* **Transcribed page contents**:
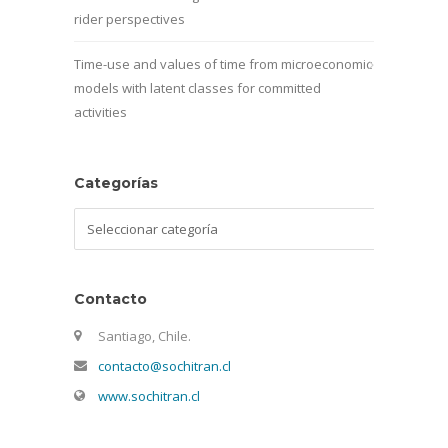
rider perspectives
Time-use and values of time from microeconomic
models with latent classes for committed
activities
Categorías
Categorías
Contacto
Santiago, Chile.
contacto@sochitran.cl
www.sochitran.cl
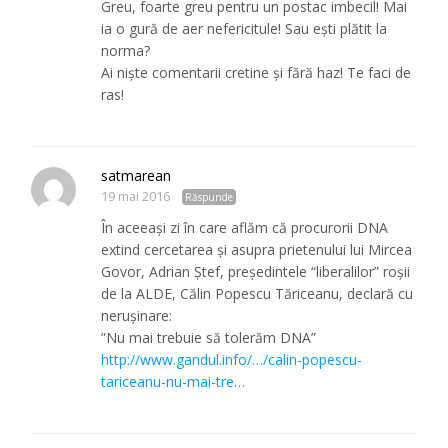
Greu, foarte greu pentru un postac imbecil! Mai
ia o gură de aer nefericitule! Sau ești plătit la
norma?
Ai niște comentarii cretine și fără haz! Te faci de
ras!
satmarean
19 mai 2016
Răspunde
În aceeași zi în care aflăm că procurorii DNA
extind cercetarea și asupra prietenului lui Mircea
Govor, Adrian Ștef, președintele “liberalilor” roșii
de la ALDE, Călin Popescu Tăriceanu, declară cu
nerușinare:
”Nu mai trebuie să tolerăm DNA”
http://www.gandul.info/…/calin-popescu-
tariceanu-nu-mai-tre…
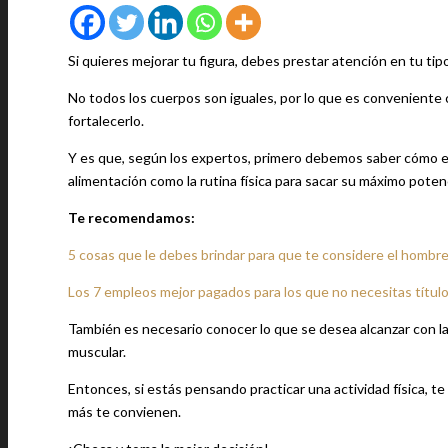
Si quieres mejorar tu figura, debes prestar atención en tu ti
No todos los cuerpos son iguales, por lo que es conveniente 
fortalecerlo.
Y es que, según los expertos, primero debemos saber cómo e
alimentación como la rutina física para sacar su máximo potenc
Te recomendamos:
5 cosas que le debes brindar para que te considere el hombre
Los 7 empleos mejor pagados para los que no necesitas título
También es necesario conocer lo que se desea alcanzar con la a
muscular.
Entonces, si estás pensando practicar una actividad física, t
más te convienen.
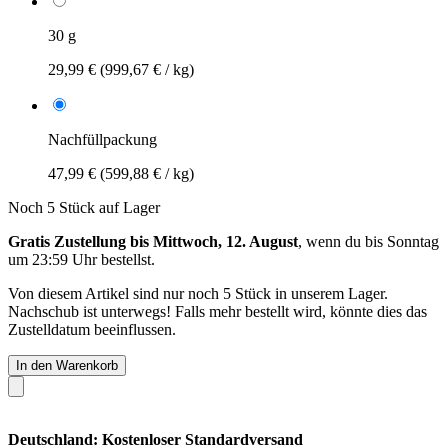
30 g
29,99 €
(999,67 € / kg)
Nachfüllpackung
47,99 €
(599,88 € / kg)
Noch 5 Stück auf Lager
Gratis Zustellung bis Mittwoch, 12. August
, wenn du bis
Sonntag
um 23:59 Uhr
bestellst.
Von diesem Artikel sind nur noch 5 Stück in unserem Lager.
Nachschub ist unterwegs! Falls mehr bestellt wird, könnte dies das
Zustelldatum beeinflussen.
In den Warenkorb
Deutschland: Kostenloser Standardversand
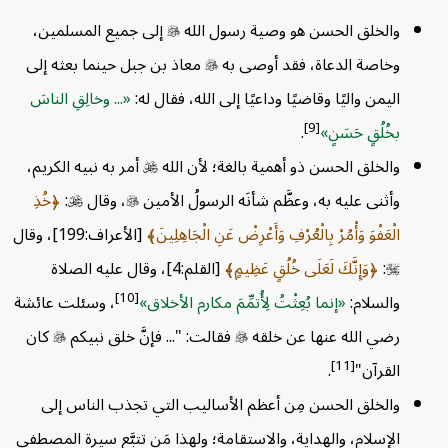
والخلق الحسن هو وصية رسول الله

إلى جميع المسلمين،
وخاصة الدعاة، فقد أوصى به

معاذ بن جبل حينما بعثه إلى
اليمن واليًا وقاضيًا وداعيًا إلى الله، فقال له:
... وخالِقِ الناسَ
[9]
بخُلُقٍ حَسَنٍ
.
والخلق الحسن ذو أهمية بالغة؛ لأن الله

أمر به نبيه الكريم،
وأثنى عليه به، وعظَّم شأنَه الرسولُ الأمين

، وقال

:
خُذِ
الْعَفْوَ وَأْمُرْ بِالْعُرْفِ وَأَعْرِضْ عَنِ الْجَاهِلِينَ
[الأعراف:199]، وقال

:
وَإِنَّكَ لَعَلَى خُلُقٍ عَظِيمٍ
[القلم:4]، وقال عليه الصلاة
[10]
والسلام:
إنما بُعِثْتُ لِأُتمِّمَ مكارم الأخلاق
، وسئلت عائشة
رضي الله عنها عن خلقه

فقالت: "... فإنَّ خلق نبيكم

كان
[11]
القرآن"
.
والخلق الحسن مِن أعظم الأساليب التي تجذب الناس إلى
الإسلام، والهداية، والاستقامة؛ ولهذا مَن تتبَّع سيرة المصطفى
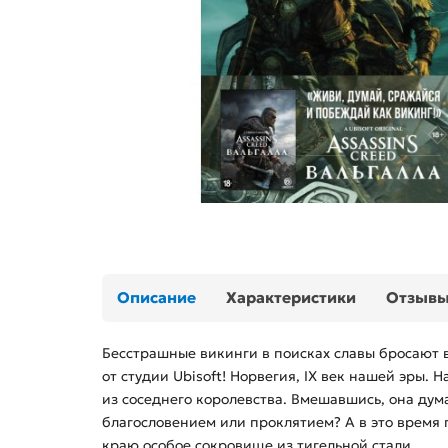
Описание
Характеристики
Отзыв
Бесстрашные викинги в поисках славы бросают в
от студии Ubisoft! Норвегия, IX век нашей эры
из соседнего королевства. Вмешавшись, она дума
благословением или проклятием? А в это время 
краю особое сокровище из тигельной стали...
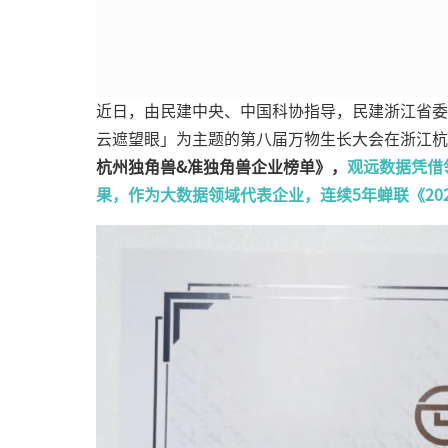
近日，由民建中央、中国科协指导，民建浙江省委
云遮望眼」为主题的第八届万物生长大会在浙江杭
杭州独角兽&准独角兽企业榜单》，
观远数据凭借
果，作为大数据领域代表企业，连续5年蝉联《20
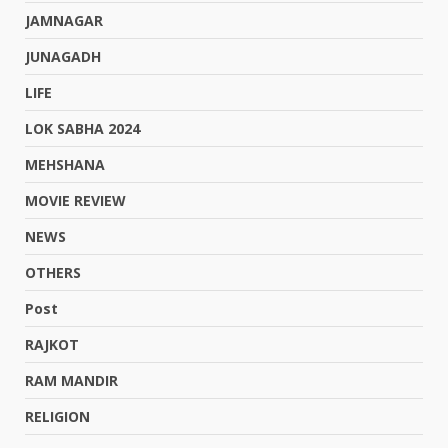
JAMNAGAR
JUNAGADH
LIFE
LOK SABHA 2024
MEHSHANA
MOVIE REVIEW
NEWS
OTHERS
Post
RAJKOT
RAM MANDIR
RELIGION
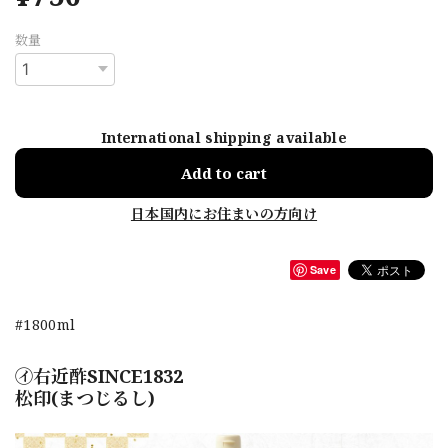
数量
International shipping available
Add to cart
日本国内にお住まいの方向け
Save
#1800ml
㋑右近酢SINCE1832
松印(まつじるし)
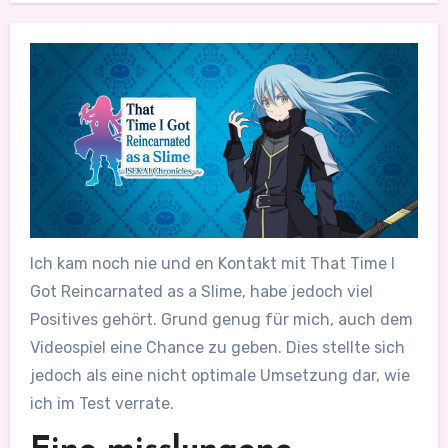
Ich kam noch nie und en Kontakt mit That Time I
Got Reincarnated as a Slime, habe jedoch viel
Positives gehört. Grund genug für mich, auch dem
Videospiel eine Chance zu geben. Dies stellte sich
jedoch als eine nicht optimale Umsetzung dar, wie
ich im Test verrate.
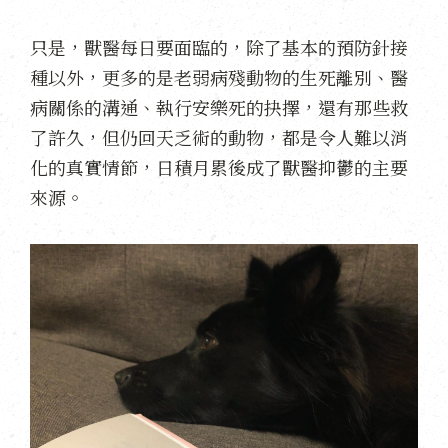
只是，獸醫每日要面臨的，除了基本的預防針接
種以外，更多的是老弱病殘動物的生死離別、醫
病關係的溝通、執行安樂死的抉擇，還有那些救
了許久，但仍回天乏術的動物，都是令人難以消
化的真實情節，日積月累後成了獸醫抑鬱的主要
來源。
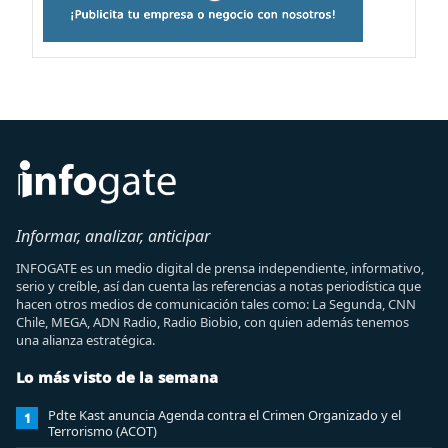
Informar, analizar, anticipar
INFOGATE es un medio digital de prensa independiente, informativo,
serio y creíble, así dan cuenta las referencias a notas periodística que
hacen otros medios de comunicación tales como: La Segunda, CNN
Chile, MEGA, ADN Radio, Radio Biobio, con quien además tenemos
una alianza estratégica.
Lo más visto de la semana
Pdte Kast anuncia Agenda contra el Crimen Organizado y el
1
Terrorismo (ACOT)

* **Exercise directions**: Word for word, retype the lines in the entries above that run from the one with "Santiago, Chile." through the one with "Nachschub ist unterwegs!". Both ends count; pictures do not.

* **Answer box**:
Santiago, Chile.
contacto@sochitran.cl
www.sochitran.cl
Greu, foarte greu pentru un postac imbecil! Mai
ia o gură de aer nefericitule! Sau ești plătit la
norma?
Ai niște comentarii cretine și fără haz! Te faci de
ras!
satmarean
19 mai 2016
Răspunde
În aceeași zi în care aflăm că procurorii DNA
extind cercetarea și asupra prietenului lui Mircea
Govor, Adrian Ștef, președintele “liberalilor” roșii
de la ALDE, Călin Popescu Tăriceanu, declară cu
nerușinare:
”Nu mai trebuie să tolerăm DNA”
http://www.gandul.info/…/calin-popescu-
tariceanu-nu-mai-tre…
Si quieres mejorar tu figura, debes prestar atención en tu ti
No todos los cuerpos son iguales, por lo que es conveniente 
fortalecerlo.
Y es que, según los expertos, primero debemos saber cómo e
alimentación como la rutina física para sacar su máximo potenc
Te recomendamos:
5 cosas que le debes brindar para que te considere el hombre
Los 7 empleos mejor pagados para los que no necesitas título
También es necesario conocer lo que se desea alcanzar con la a
muscular.
Entonces, si estás pensando practicar una actividad física, t
más te convienen.
30 g
29,99 €
(999,67 € / kg)
Nachfüllpackung
47,99 €
(599,88 € / kg)
Noch 5 Stück auf Lager
Gratis Zustellung bis Mittwoch, 12. August
, wenn du bis
Sonntag
um 23:59 Uhr
bestellst.
Von diesem Artikel sind nur noch 5 Stück in unserem Lager.
Nachschub ist unterwegs! Falls mehr bestellt wird, könnte dies das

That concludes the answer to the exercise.